We saw Brian McGuirk, John Nicholl and Maurice McCarey operating the machines that provided the timbers in the required lengths. We saw the length several at a time–being through the planing machines that pared and smoothed them to the required thickness. Sheets of Wood were quickly fed through machines that accurately turned them out to the required panel sizes. All were the most modern and efficient machines of their kind and your reporter had a memory flash-back to the days when he stood at the big doors of the Broad Road factory and watched whirring circular saws and men using hand-saws and chisels. Now men adjusted the graded slides of huge machines and passed the timber through quickly. The on-ward march of technology! And the more intricate fitting cuts were put in the components with equal speed and efficiency by the huge tenon machines that carved the tongues and grooves out of the timber.

PRESERVING PROCESS

And then Kevin took us to see the latest piece of technology introduced to prevent your doors and windows from warping through the effect of the weather-the Vac-Vac impregnation method.
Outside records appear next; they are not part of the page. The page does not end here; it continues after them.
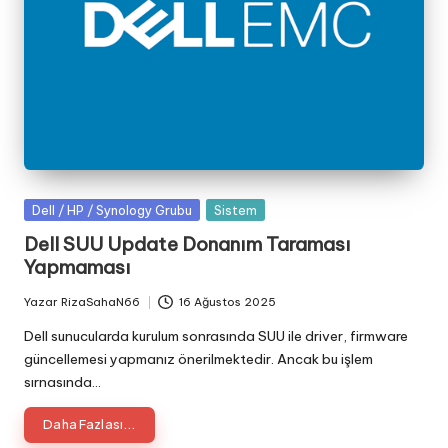
Posted
Dell / HP / Synology Grubu
Sistem
in
Dell SUU Update Donanım Taraması
Yapmaması
Yazar
RizaSahaN66
16 Ağustos 2025
Posted
by
Dell sunucularda kurulum sonrasında SUU ile driver, firmware
güncellemesi yapmanız önerilmektedir. Ancak bu işlem
sırnasında…
Daha Fazlası...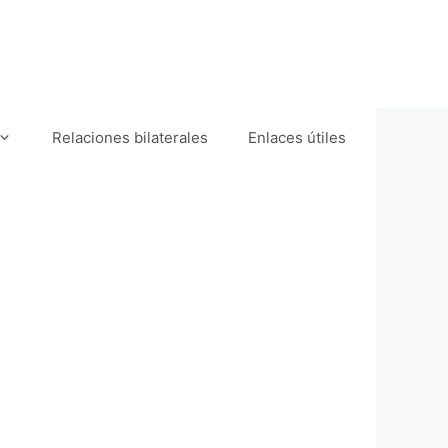
Relaciones bilaterales
Enlaces útiles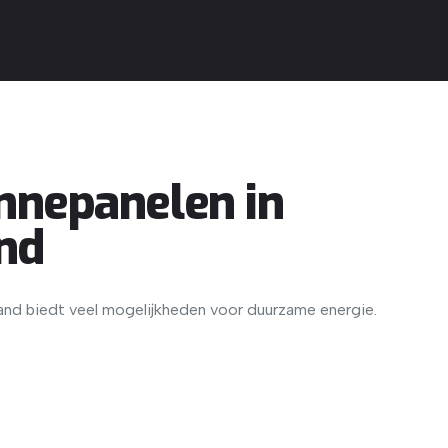
nepanelen in
nd
land biedt veel mogelijkheden voor duurzame energie.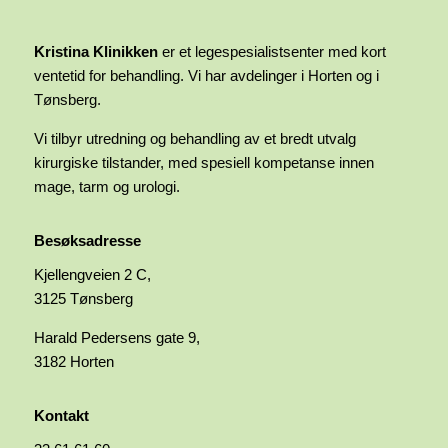
Kristina Klinikken
er et legespesialistsenter med kort
ventetid for behandling. Vi har avdelinger i Horten og i
Tønsberg.
Vi tilbyr utredning og behandling av et bredt utvalg
kirurgiske tilstander, med spesiell kompetanse innen
mage, tarm og urologi.
Besøksadresse
Kjellengveien 2 C,
3125 Tønsberg
Harald Pedersens gate 9,
3182 Horten
Kontakt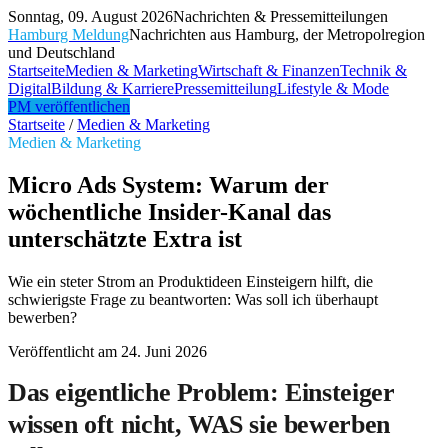
Sonntag, 09. August 2026
Nachrichten & Pressemitteilungen
Hamburg Meldung
Nachrichten aus Hamburg, der Metropolregion
und Deutschland
Startseite
Medien & Marketing
Wirtschaft & Finanzen
Technik &
Digital
Bildung & Karriere
Pressemitteilung
Lifestyle & Mode
PM veröffentlichen
Startseite
/
Medien & Marketing
Medien & Marketing
Micro Ads System: Warum der
wöchentliche Insider-Kanal das
unterschätzte Extra ist
Wie ein steter Strom an Produktideen Einsteigern hilft, die
schwierigste Frage zu beantworten: Was soll ich überhaupt
bewerben?
Veröffentlicht am
24. Juni 2026
Das eigentliche Problem: Einsteiger
wissen oft nicht, WAS sie bewerben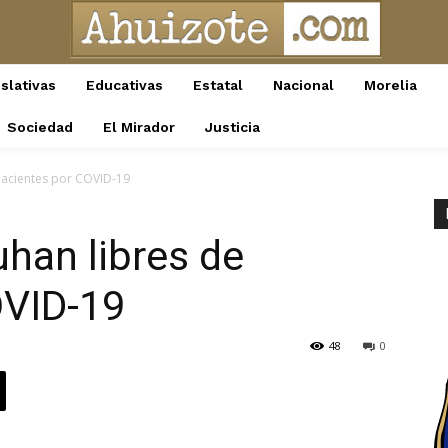
slativas
Educativas
Estatal
Nacional
Morelia
Sociedad
El Mirador
Justicia
pacientes por COVID-19
han libres de
OVID-19
48
0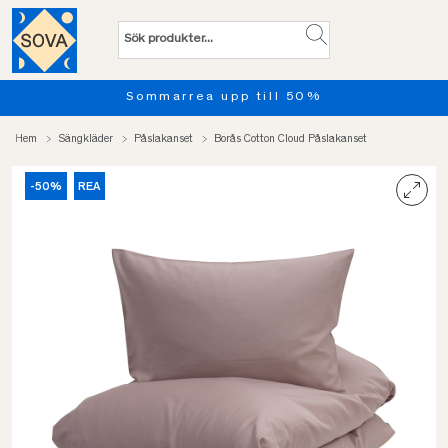
Sommarrea upp till 50%
Hem
Sängkläder
Påslakanset
Borås Cotton Cloud Påslakanset
-50%
REA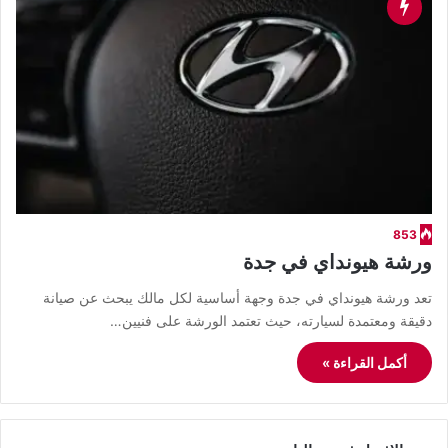
853
ورشة هيونداي في جدة
تعد ورشة هيونداي في جدة وجهة أساسية لكل مالك يبحث عن صيانة
دقيقة ومعتمدة لسيارته، حيث تعتمد الورشة على فنيين…
أكمل القراءة »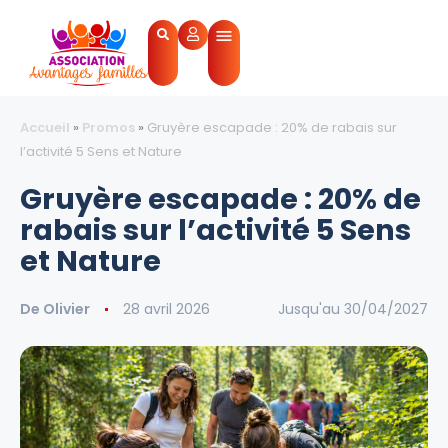
Accueil
»
Promos
»
Gruyère escapade : 20% de rabais sur
l’activité 5 Sens et Nature
Gruyère escapade : 20% de
rabais sur l’activité 5 Sens
et Nature
De
Olivier
28 avril 2026
Jusqu'au 30/04/2027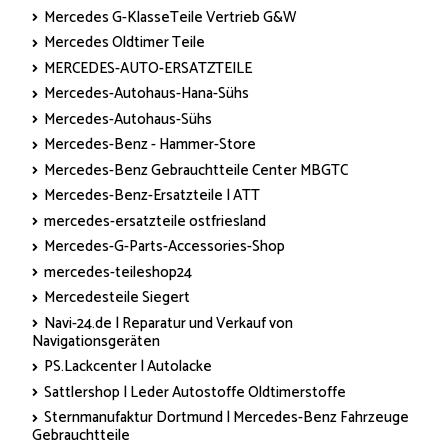
Mercedes G-KlasseTeile Vertrieb G&W
Mercedes Oldtimer Teile
MERCEDES-AUTO-ERSATZTEILE
Mercedes-Autohaus-Hana-Sühs
Mercedes-Autohaus-Sühs
Mercedes-Benz - Hammer-Store
Mercedes-Benz Gebrauchtteile Center MBGTC
Mercedes-Benz-Ersatzteile | ATT
mercedes-ersatzteile ostfriesland
Mercedes-G-Parts-Accessories-Shop
mercedes-teileshop24
Mercedesteile Siegert
Navi-24.de | Reparatur und Verkauf von
Navigationsgeräten
PS.Lackcenter | Autolacke
Sattlershop | Leder Autostoffe Oldtimerstoffe
Sternmanufaktur Dortmund | Mercedes-Benz Fahrzeuge
Gebrauchtteile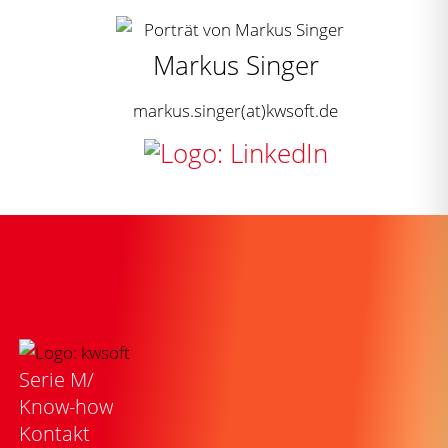
Markus Singer
markus.singer(at)kwsoft.de
Serie M/
Know-how
Kontakt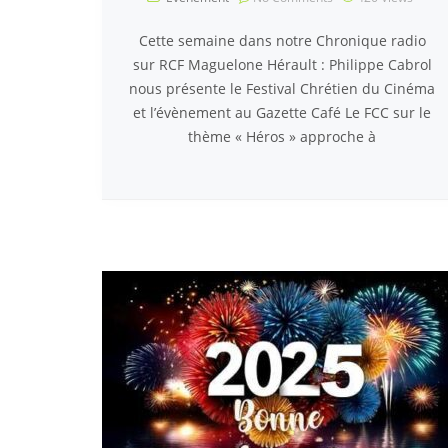
Cette semaine dans notre Chronique radio
sur RCF Maguelone Hérault : Philippe Cabrol
nous présente le Festival Chrétien du Cinéma
et l’évènement au Gazette Café Le FCC sur le
thème « Héros » approche à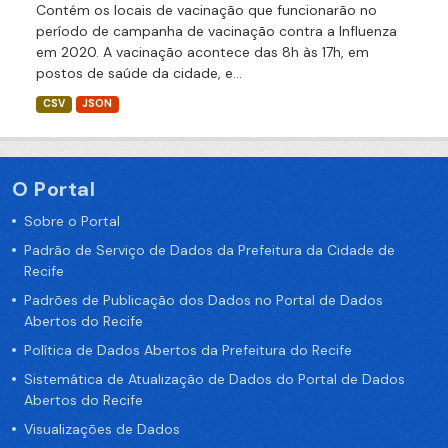
Contém os locais de vacinação que funcionarão no
período de campanha de vacinação contra a Influenza
em 2020. A vacinação acontece das 8h às 17h, em
postos de saúde da cidade, e...
CSV
JSON
O Portal
Sobre o Portal
Padrão de Serviço de Dados da Prefeitura da Cidade de
Recife
Padrões de Publicação dos Dados no Portal de Dados
Abertos do Recife
Política de Dados Abertos da Prefeitura do Recife
Sistemática de Atualização de Dados do Portal de Dados
Abertos do Recife
Visualizações de Dados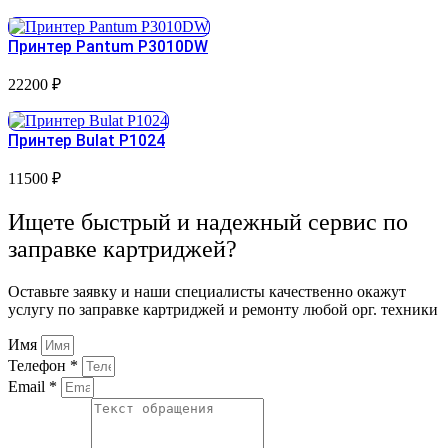
Принтер Pantum P3010DW
22200
₽
Принтер Bulat P1024
11500
₽
Ищете быстрый и надежный сервис по
заправке картриджей?
Оставьте заявку и наши специалисты качественно окажут
услугу по заправке картриджей и ремонту любой орг. техники
Имя
Телефон *
Email *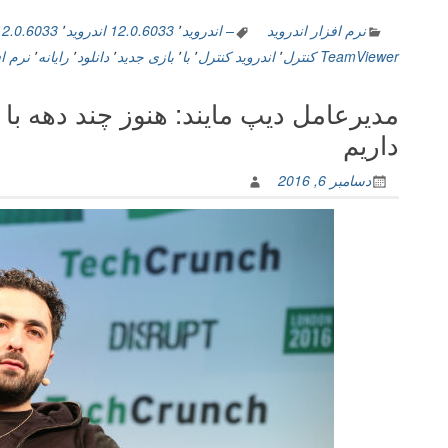
نرم افزار اندروید
– اندروید
٬
12.0.6033 اندروید
٬
12.0.6033 ب
TeamViewer کنترل
٬
اندروید کنترل
٬
با
٬
بازی جدید
٬
دانلود
٬
رایانه
٬
نرم ا
مدیرعامل دیپ مایند: هنوز چند دهه 
داریم
دسامبر 6, 2016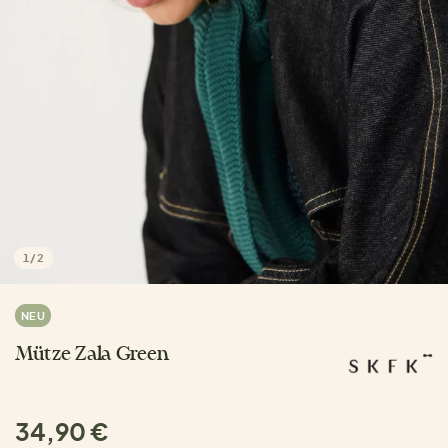
1
/
2
NEU
Mütze Zala Green
34,90 €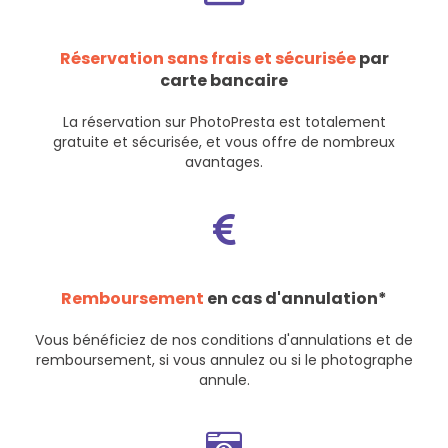
Réservation sans frais et sécurisée
par
carte bancaire
La réservation sur PhotoPresta est totalement
gratuite et sécurisée, et vous offre de nombreux
avantages.
Remboursement
en cas d'annulation*
Vous bénéficiez de nos
conditions d'annulations et de
remboursement
, si vous annulez ou si le photographe
annule.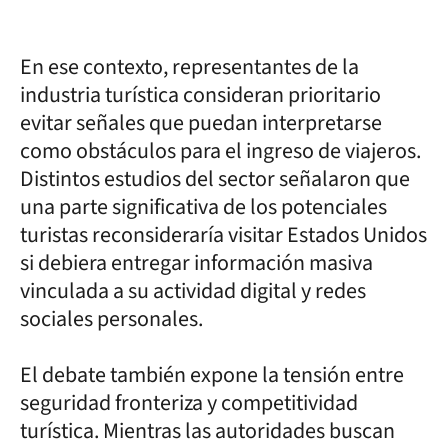
En ese contexto, representantes de la
industria turística consideran prioritario
evitar señales que puedan interpretarse
como obstáculos para el ingreso de viajeros.
Distintos estudios del sector señalaron que
una parte significativa de los potenciales
turistas reconsideraría visitar Estados Unidos
si debiera entregar información masiva
vinculada a su actividad digital y redes
sociales personales.
El debate también expone la tensión entre
seguridad fronteriza y competitividad
turística. Mientras las autoridades buscan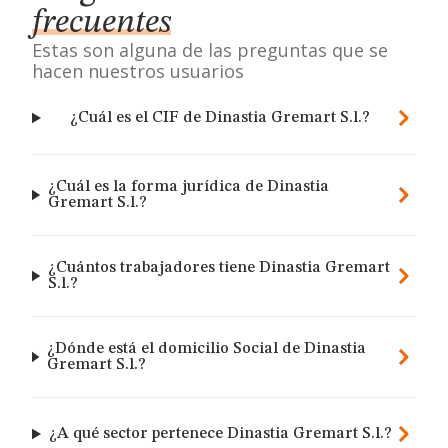
frecuentes
Estas son alguna de las preguntas que se
hacen nuestros usuarios
¿Cuál es el CIF de Dinastia Gremart S.l.?
¿Cuál es la forma jurídica de Dinastia
Gremart S.l.?
¿Cuántos trabajadores tiene Dinastia Gremart
S.l.?
¿Dónde está el domicilio Social de Dinastia
Gremart S.l.?
¿A qué sector pertenece Dinastia Gremart S.l.?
Here the components are immersed in a preservative liquid for a minimum of three minutes before passing into cylindrical pressure chambers where they are impregnated with the preservative under pressure. Thus the lasting qualities of the high-class timbers used are increased. But, kiln-dried and impregnated with preservative, the protection against warping must be very long-term indeed.

We then saw the components passing on to be fitted into the shapes of doors and windows on huge cramping machines and at last we saw something that had survived in the business—hammers and mallets—as joiners pinned the various joints for greater security. The solidity of the Kelly products is based on perfect fitting and secure pinning of the joints. The final product then passed for finishing to the huge sanding machines operated by Sean Mulligan and colleagues and thence to the dispatch bay.

END PRODUCT

Kelly Bros. Ltd. have their own distinctive designs in outside doors–hall-doors and back-doors. They also manufacture inside doors for rooms and a variety of window sizes and designs. We did get one surprise, however, We learned that the building industry is operating double standards! They haven’t yet gone completely over to the metric system.

Some house designs are according to the Imperial standard (inches) and others metric. This obviously creates a production problem for a firm like Kelly Bros. Not only have they to adjust the production line to their various designs but to differing measurements for those designs. But Mr. Kelly made light of the problem. “The same customer orders both metric and imperial measurements from us and we supply them,” he said.

And, we thought, that summed up the Kelly Bros. attitude that has given them such a reputation for reliability–they give the customer just what he wants.

Kelly Bros. is one of Monaghan’s oldest indigenous industries–a firm with a tradition. It has developed through changing times in the building industry and through three generations of men. The younger members of the family now involved will probably see it through a century of productive life.